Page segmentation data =
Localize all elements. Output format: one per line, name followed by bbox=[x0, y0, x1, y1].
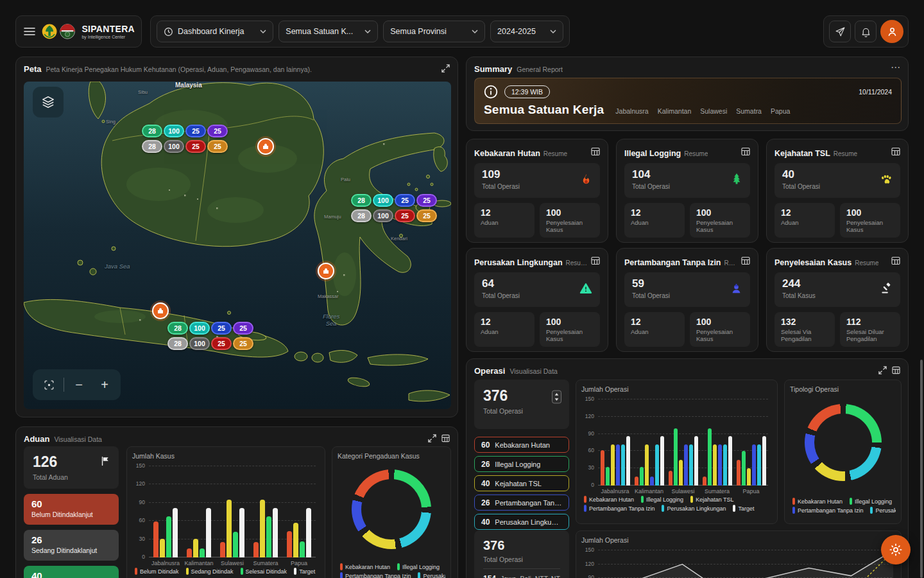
cluster-marker[interactable]: 25 bbox=[211, 322, 232, 335]
cluster-marker[interactable]: 100 bbox=[164, 125, 184, 137]
map-canvas[interactable]: Malaysia Sibu Sing Java Sea Flores Sea P… bbox=[24, 82, 451, 409]
operasi-breakdown-item[interactable]: 40Perusakan Lingkungan bbox=[474, 514, 569, 530]
settings-fab[interactable] bbox=[881, 535, 911, 565]
region-label: Sumatra bbox=[736, 107, 762, 115]
incident-marker[interactable] bbox=[257, 138, 274, 155]
bar bbox=[300, 541, 305, 557]
cluster-marker[interactable]: 28 bbox=[167, 337, 188, 350]
legend-item[interactable]: Pertambangan Tanpa Izin bbox=[340, 572, 411, 578]
operasi-panel: Operasi Visualisasi Data 376 Total Opera… bbox=[466, 358, 909, 578]
cluster-marker[interactable]: 25 bbox=[185, 125, 206, 137]
bar bbox=[173, 508, 178, 557]
legend-item[interactable]: Perusakan Lingkungan bbox=[418, 572, 445, 578]
sub-stat-aduan: 12Aduan bbox=[474, 312, 535, 347]
aduan-status-card[interactable]: 40Selesai bbox=[24, 566, 119, 578]
page-scrollbar[interactable] bbox=[920, 360, 923, 578]
cluster-marker[interactable]: 28 bbox=[351, 209, 372, 222]
cluster-marker[interactable]: 28 bbox=[351, 194, 372, 207]
legend-item[interactable]: Perusakan Lingkungan bbox=[870, 507, 896, 514]
operasi-breakdown-item[interactable]: 26Pertambangan Tanpa Izin bbox=[474, 495, 569, 511]
table-icon[interactable] bbox=[441, 434, 450, 442]
cluster-marker[interactable]: 25 bbox=[416, 194, 437, 207]
expand-icon[interactable] bbox=[441, 64, 450, 73]
card-title: Kejahatan TSL bbox=[774, 149, 830, 158]
notifications-button[interactable] bbox=[855, 21, 877, 42]
legend-item[interactable]: Kebakaran Hutan bbox=[792, 498, 843, 505]
cluster-marker[interactable]: 25 bbox=[233, 337, 253, 350]
cluster-marker[interactable]: 100 bbox=[164, 140, 184, 153]
summary-title: Summary bbox=[474, 64, 512, 74]
table-icon[interactable] bbox=[591, 147, 600, 156]
sub-stat-label: Aduan bbox=[481, 219, 528, 226]
cluster-marker[interactable]: 25 bbox=[416, 209, 437, 222]
provinsi-dropdown[interactable]: Semua Provinsi bbox=[383, 21, 485, 42]
incident-marker[interactable] bbox=[152, 302, 169, 319]
satuan-kerja-dropdown[interactable]: Semua Satuan K... bbox=[278, 21, 378, 42]
card-tag: Resume bbox=[543, 150, 567, 157]
stepper-icon[interactable] bbox=[552, 390, 561, 404]
map-locate-button[interactable] bbox=[37, 372, 61, 397]
legend-item[interactable]: Sedang Ditindak bbox=[186, 568, 234, 575]
cluster-marker[interactable]: 100 bbox=[189, 337, 210, 350]
cluster-marker[interactable]: 25 bbox=[395, 194, 415, 207]
cluster-marker[interactable]: 100 bbox=[373, 209, 393, 222]
cluster-marker[interactable]: 100 bbox=[189, 322, 210, 335]
chevron-down-icon bbox=[364, 30, 371, 33]
table-icon[interactable] bbox=[892, 366, 900, 374]
send-button[interactable] bbox=[829, 21, 851, 42]
operasi-breakdown-item[interactable]: 60Kebakaran Hutan bbox=[474, 437, 569, 453]
operasi-breakdown-item[interactable]: 40Kejahatan TSL bbox=[474, 475, 569, 491]
periode-dropdown[interactable]: 2024-2025 bbox=[490, 21, 563, 42]
brand-tagline: by Intelligence Center bbox=[81, 35, 135, 39]
legend-item[interactable]: Belum Ditindak bbox=[135, 568, 179, 575]
table-icon[interactable] bbox=[891, 147, 900, 156]
regional-row[interactable]: 154 Jawa, Bali, NTT, NTB bbox=[483, 574, 560, 578]
table-icon[interactable] bbox=[591, 256, 600, 265]
sub-stat-value: 12 bbox=[481, 207, 528, 218]
legend-item[interactable]: Pertambangan Tanpa Izin bbox=[584, 505, 654, 512]
table-icon[interactable] bbox=[891, 256, 900, 265]
cluster-marker[interactable]: 100 bbox=[373, 194, 393, 207]
cluster-marker[interactable]: 28 bbox=[142, 140, 162, 153]
category-label: Jabalnusra bbox=[601, 488, 629, 495]
legend-item[interactable]: Kebakaran Hutan bbox=[340, 563, 390, 570]
aduan-status-card[interactable]: 26Sedang Ditindaklanjut bbox=[24, 530, 119, 561]
cluster-marker[interactable]: 25 bbox=[395, 209, 415, 222]
pine-tree-icon bbox=[731, 173, 742, 186]
legend-item[interactable]: Kejahatan TSL bbox=[690, 496, 733, 503]
expand-icon[interactable] bbox=[878, 366, 887, 374]
zoom-out-button[interactable]: − bbox=[67, 372, 91, 397]
legend-item[interactable]: Selesai Ditindak bbox=[241, 568, 287, 575]
user-avatar[interactable] bbox=[880, 20, 903, 43]
legend-item[interactable]: Kebakaran Hutan bbox=[584, 496, 634, 503]
expand-icon[interactable] bbox=[428, 434, 436, 442]
operasi-breakdown-item[interactable]: 26Illegal Logging bbox=[474, 456, 569, 472]
cluster-marker[interactable]: 25 bbox=[207, 140, 228, 153]
aduan-status-card[interactable]: 60Belum Ditindaklanjut bbox=[24, 494, 119, 525]
legend-item[interactable]: Target bbox=[294, 568, 315, 575]
table-icon[interactable] bbox=[741, 147, 750, 156]
more-menu-icon[interactable]: ⋯ bbox=[891, 64, 900, 71]
table-icon[interactable] bbox=[741, 256, 750, 265]
legend-item[interactable]: Perusakan Lingkungan bbox=[662, 505, 726, 512]
legend-item[interactable]: Target bbox=[733, 505, 754, 512]
legend-item[interactable]: Pertambangan Tanpa Izin bbox=[792, 507, 863, 514]
incident-marker[interactable] bbox=[318, 263, 334, 279]
legend-item[interactable]: Illegal Logging bbox=[850, 498, 892, 505]
map-layers-button[interactable] bbox=[33, 87, 64, 118]
dashboard-type-dropdown[interactable]: Dashboard Kinerja bbox=[157, 21, 273, 42]
aduan-title: Aduan bbox=[24, 434, 49, 444]
operasi-regional-card: 376 Total Operasi 154 Jawa, Bali, NTT, N… bbox=[474, 530, 569, 578]
cluster-marker[interactable]: 25 bbox=[211, 337, 232, 350]
legend-item[interactable]: Illegal Logging bbox=[641, 496, 683, 503]
menu-button[interactable] bbox=[22, 26, 37, 37]
cluster-marker[interactable]: 28 bbox=[142, 125, 162, 137]
chevron-down-icon bbox=[260, 30, 266, 33]
cluster-marker[interactable]: 25 bbox=[233, 322, 253, 335]
cluster-marker[interactable]: 25 bbox=[185, 140, 206, 153]
operasi-total-label: Total Operasi bbox=[483, 407, 560, 415]
cluster-marker[interactable]: 25 bbox=[207, 125, 228, 137]
cluster-marker[interactable]: 28 bbox=[167, 322, 188, 335]
legend-item[interactable]: Illegal Logging bbox=[397, 563, 440, 570]
zoom-in-button[interactable]: + bbox=[92, 372, 117, 397]
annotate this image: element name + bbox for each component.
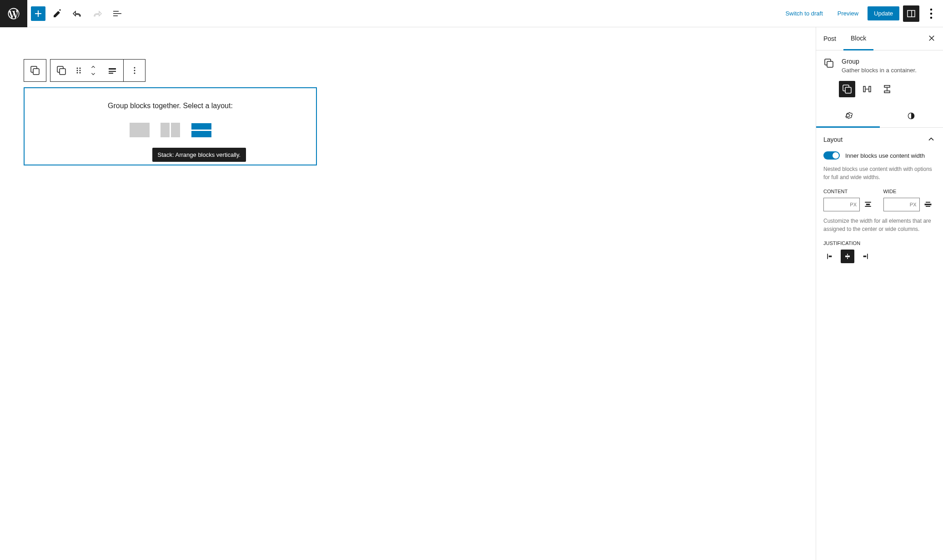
svg-rect-15 — [109, 68, 116, 70]
justification-label: JUSTIFICATION — [823, 240, 936, 246]
svg-rect-16 — [109, 71, 116, 72]
svg-rect-0 — [908, 10, 915, 17]
svg-rect-17 — [109, 73, 113, 74]
layout-panel-title: Layout — [823, 136, 843, 143]
svg-rect-6 — [33, 69, 39, 75]
svg-rect-24 — [845, 87, 851, 93]
svg-point-3 — [930, 12, 933, 15]
svg-rect-28 — [865, 206, 871, 207]
layout-tooltip: Stack: Arrange blocks vertically. — [152, 148, 246, 162]
variation-stack-button[interactable] — [879, 81, 895, 97]
svg-rect-33 — [829, 255, 832, 257]
chevron-up-icon — [927, 135, 936, 144]
variation-row-button[interactable] — [859, 81, 875, 97]
preview-button[interactable]: Preview — [832, 6, 864, 20]
variation-group-button[interactable] — [839, 81, 855, 97]
block-type-button[interactable] — [50, 60, 72, 81]
group-block-placeholder: Group blocks together. Select a layout: … — [24, 87, 317, 165]
move-down-button[interactable] — [90, 70, 96, 77]
options-menu-button[interactable] — [923, 5, 939, 22]
wide-align-icon — [923, 200, 933, 210]
svg-point-20 — [134, 73, 135, 74]
placeholder-instruction: Group blocks together. Select a layout: — [34, 102, 307, 110]
content-width-label: Inner blocks use content width — [845, 152, 925, 159]
justify-left-button[interactable] — [823, 250, 837, 263]
settings-panel-toggle[interactable] — [903, 5, 919, 22]
wordpress-icon — [7, 7, 20, 20]
move-up-button[interactable] — [90, 64, 96, 70]
justify-center-button[interactable] — [841, 250, 854, 263]
group-icon — [823, 58, 834, 69]
wide-width-input[interactable] — [883, 198, 920, 211]
redo-button[interactable] — [89, 5, 105, 22]
width-help: Customize the width for all elements tha… — [823, 217, 936, 233]
svg-point-12 — [80, 70, 81, 71]
content-width-toggle[interactable] — [823, 151, 840, 160]
svg-point-11 — [77, 70, 78, 71]
add-block-button[interactable] — [31, 6, 45, 21]
svg-rect-8 — [60, 69, 65, 75]
drag-handle[interactable] — [72, 60, 85, 81]
block-info: Group Gather blocks in a container. — [816, 50, 943, 81]
layout-row-option[interactable] — [161, 123, 181, 137]
update-button[interactable]: Update — [868, 6, 899, 20]
svg-point-4 — [930, 16, 933, 19]
align-button[interactable] — [101, 60, 123, 81]
editor-canvas[interactable]: Group blocks together. Select a layout: … — [0, 27, 816, 560]
layout-panel-header[interactable]: Layout — [823, 135, 936, 144]
svg-rect-29 — [926, 202, 930, 203]
tab-post[interactable]: Post — [816, 28, 843, 50]
undo-button[interactable] — [69, 5, 85, 22]
document-overview-button[interactable] — [109, 5, 125, 22]
gear-icon — [843, 111, 853, 120]
settings-sidebar: Post Block Group Gather blocks in a cont… — [816, 27, 943, 560]
editor-topbar: Switch to draft Preview Update — [0, 0, 943, 27]
panel-tab-styles[interactable] — [880, 105, 943, 127]
content-align-icon — [863, 200, 873, 210]
content-width-label: CONTENT — [823, 189, 876, 194]
block-title: Group — [842, 58, 917, 65]
wide-width-label: WIDE — [883, 189, 936, 194]
tab-block[interactable]: Block — [843, 27, 873, 50]
svg-rect-37 — [863, 255, 867, 257]
svg-rect-26 — [865, 202, 871, 203]
block-options-button[interactable] — [123, 60, 145, 81]
svg-rect-36 — [845, 255, 850, 257]
switch-to-draft-button[interactable]: Switch to draft — [780, 6, 828, 20]
styles-icon — [907, 111, 916, 120]
svg-point-9 — [77, 68, 78, 69]
parent-block-button[interactable] — [24, 60, 46, 81]
layout-stack-option[interactable] — [191, 123, 211, 137]
content-width-input[interactable] — [823, 198, 860, 211]
svg-point-13 — [77, 72, 78, 74]
svg-point-18 — [134, 67, 135, 69]
svg-point-2 — [930, 8, 933, 10]
svg-rect-22 — [827, 61, 833, 67]
svg-rect-27 — [866, 204, 870, 205]
layout-group-option[interactable] — [130, 123, 150, 137]
panel-tab-settings[interactable] — [816, 105, 880, 128]
svg-rect-31 — [926, 206, 930, 207]
block-toolbar — [24, 59, 145, 82]
close-panel-button[interactable] — [928, 34, 936, 44]
svg-rect-30 — [924, 204, 931, 205]
svg-point-19 — [134, 70, 135, 71]
wordpress-logo[interactable] — [0, 0, 27, 27]
content-width-help: Nested blocks use content width with opt… — [823, 165, 936, 181]
svg-point-10 — [80, 68, 81, 69]
tools-button[interactable] — [49, 5, 65, 22]
block-description: Gather blocks in a container. — [842, 67, 917, 74]
justify-right-button[interactable] — [858, 250, 872, 263]
svg-point-14 — [80, 72, 81, 74]
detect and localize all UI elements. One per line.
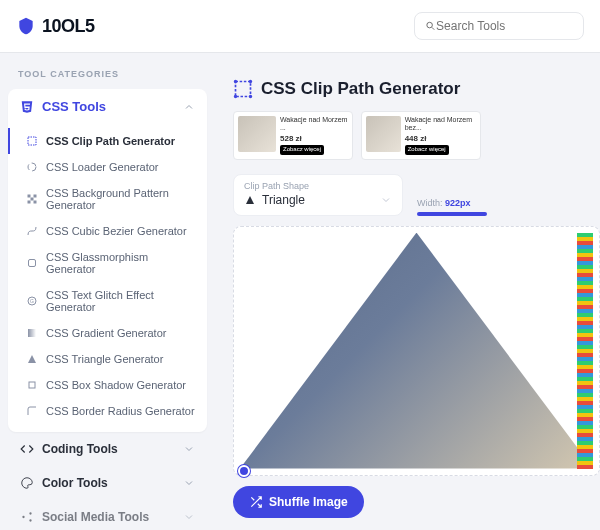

BRIEF = Read through the entries, then copy every line where the string "title" is found.

YOUR SOLUTION =
card-title: Kejahatan TSL bbox=[774, 149, 830, 158]
summary-title: Summary bbox=[474, 64, 512, 74]
aduan-title: Aduan bbox=[24, 434, 49, 444]
layout-panel-title: Layout — [823, 136, 843, 143]
block-title: Group — [842, 58, 917, 65]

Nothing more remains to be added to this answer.